El sol se disuelve, en profusión de dorados, en las aguas opacas de la laguna, como si se mirara en un espejo que le devolviera sus dulces gracias; ha mirado en la mañana de los siglos, siguiendo la estela de las embarcaciones hasta donde le llegó la elipse de la memoria. Las aguas inquietas chapotean al borde indefinible de lo impreciso, allí donde se recrea la ilusión, en el plano de esa ciudad soñada que tienta con su misterio inaccesible como un espejismo y del que resultan verosímiles los ecos míticos de su fundación. Se la advierte más real cuando el sol de la tarde dora sus cúpulas, en los días claros donde de un lado anticipa el mar prolífico de las civilizaciones, y del otro dibuja las lejanías de hiperbóreas leyendas en los confines ultrmontanos. Pudo ser que al borde del ensueño la presintieran los fugitivos vénetos, escamoteándose de las razias de longobardos u ostrogodos, cuando al disiparse la niebla incierta se percibiera el firme promontorio de Rialto, sobre cuyo seguro bastión se disipaban las espumas, volubles emisarias de las divinidades marinas. Entonces debió oirse en el eco de las caracolas el anuncio de que allí se eregiría sobre aquel fermento de musgo y lodo, en ese cedazo de tierra emboscado entre la espesa enramada, el vislumbre ideal de una república.
El silencio de la noche penetra las losas bañadas por el frio resplandor lunar, para dejar escuchar en la vigilia sus resonancias en la plaza próxima, sobre el arco distante de los puentes, en la soledad de los palazzos que mantienen sus ventanas entreabiertas. En uno de los ángulos de la plaza se yergue, pendente, un campanile; y en la impavidez de sus piedras se esconde una leyenda, que escapa extravagante a su torturada memoria; nos habla de amores ultrajantes, de doncellas enclautradas en las solitarias mazmorras situadas en lo alto de magníficos torreones, a los que sólo se accede trazando a nuestro paso el caracol imposible de un minarete oriental. Cercanas corren la aguas prudentes de un fiume, dejando a su paso el edor descompuesto y fétido de su corrupción, mientras a lo lejos el eco de una voz se eleva en intervalos enigmáticos que hablan quejumbrosos de emotivos recuerdos, en los que se desgarra el doliente lamento de la sangre. La luna, aislada y fría; el rumor de unos pasos perdidos en el dédalo indescifrable de esa ciudad que se oculta, marinera y bizantina; el silencioso bogar de una góndola navegando una memoria intemporal, en pro de un destino ya prescrito; y en el filo de la noche el refulgir de una daga y el secreto encubierto de una máscara.Y allí donde las sombras trazan su fontera, la evidencia de un cadáver con la herida suturada por la plata fría de la Luna.

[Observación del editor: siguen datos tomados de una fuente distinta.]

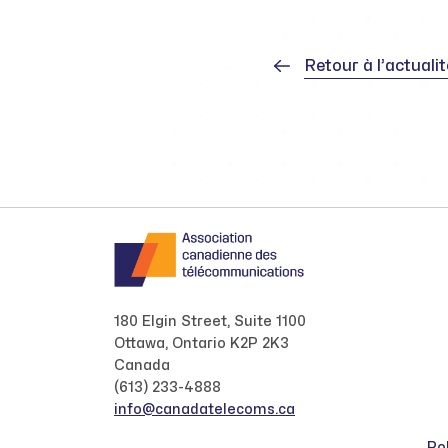
Retour à l’actuali
180 Elgin Street, Suite 1100
Ottawa, Ontario K2P 2K3
Canada
(613) 233-4888
info@canadatelecoms.ca
Pol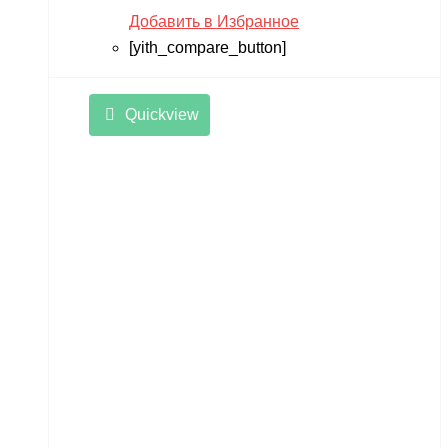
Добавить в Избранное
[yith_compare_button]
Quickview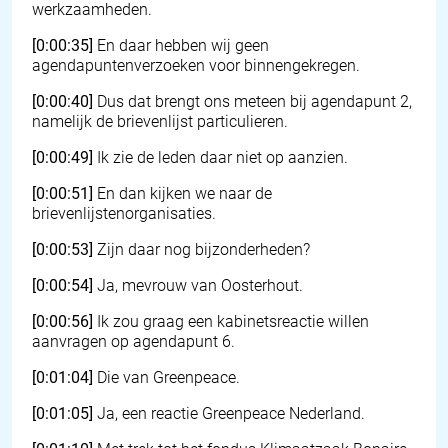
werkzaamheden.
[0:00:35]
En daar hebben wij geen
agendapuntenverzoeken voor binnengekregen.
[0:00:40]
Dus dat brengt ons meteen bij agendapunt 2,
namelijk de brievenlijst particulieren.
[0:00:49]
Ik zie de leden daar niet op aanzien.
[0:00:51]
En dan kijken we naar de
brievenlijstenorganisaties.
[0:00:53]
Zijn daar nog bijzonderheden?
[0:00:54]
Ja, mevrouw van Oosterhout.
[0:00:56]
Ik zou graag een kabinetsreactie willen
aanvragen op agendapunt 6.
[0:01:04]
Die van Greenpeace.
[0:01:05]
Ja, een reactie Greenpeace Nederland.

Venezia se despereza entre la bruma en un amanecer de cristal y de armonía, mientras modulan los sones lánguidos de una viola d´amore. Es la plenitud de los deseos, ese palpito que se ansía encontrar por una vez en las cosas; si fuera falaz, hablaría de instante eterno: ese en que la palabra es clave no de lo inefable sino de lo esencial. Entre la bruma, apenas se perfilan los contrastes; pero la realidad se insinúa y promete un mundo. Digo un mundo, no el mundo. Un mundo dormido tras el velo de la niebla, que augura ser suprerior a lo entrevisto, distinto del ensueño, más cercano a la quimera. En él descansan nuestras aspiraciones, desgastadas de vivir en esta encarnación de lo inaceptable. Pero,irremediablemente, ahora persiste el rumor del agua que se mece, recordando su destino precursor del infinito, que palpita y lame el corazón de lo real, el casco de las barcas varadas, el perfil inconcreto de la niebla que se desmadeja en harapos y perfila las aristas de un templo arrancado de las páginas del Vitruvio y en el centro de la rosacea nebulosa anuncia el nucleo concentrado de un sol macilento que irradia el candor de los astros del Lorena, como un trasunto de esos cielos místicos y de esa nueva Jerusalem que deja entrever su consistencia dorada.